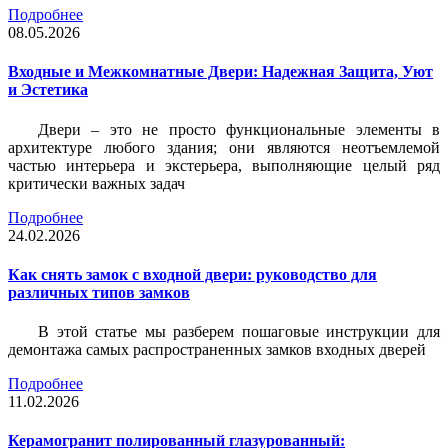
Подробнее
08.05.2026
Входные и Межкомнатные Двери: Надежная Защита, Уют
и Эстетика
Двери – это не просто функциональные элементы в
архитектуре любого здания; они являются неотъемлемой
частью интерьера и экстерьера, выполняющие целый ряд
критически важных задач
Подробнее
24.02.2026
Как снять замок с входной двери: руководство для
различных типов замков
В этой статье мы разберем пошаговые инструкции для
демонтажа самых распространенных замков входных дверей
Подробнее
11.02.2026
Керамогранит полированный глазурованный:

=-=-=

▶ Work required: Reproduce the records in full, exactly as they appear, and show none of the pictures.

▶ Reply to the task:
Подробнее
08.05.2026
Входные и Межкомнатные Двери: Надежная Защита, Уют
и Эстетика
Двери – это не просто функциональные элементы в
архитектуре любого здания; они являются неотъемлемой
частью интерьера и экстерьера, выполняющие целый ряд
критически важных задач
Подробнее
24.02.2026
Как снять замок с входной двери: руководство для
различных типов замков
В этой статье мы разберем пошаговые инструкции для
демонтажа самых распространенных замков входных дверей
Подробнее
11.02.2026
Керамогранит полированный глазурованный:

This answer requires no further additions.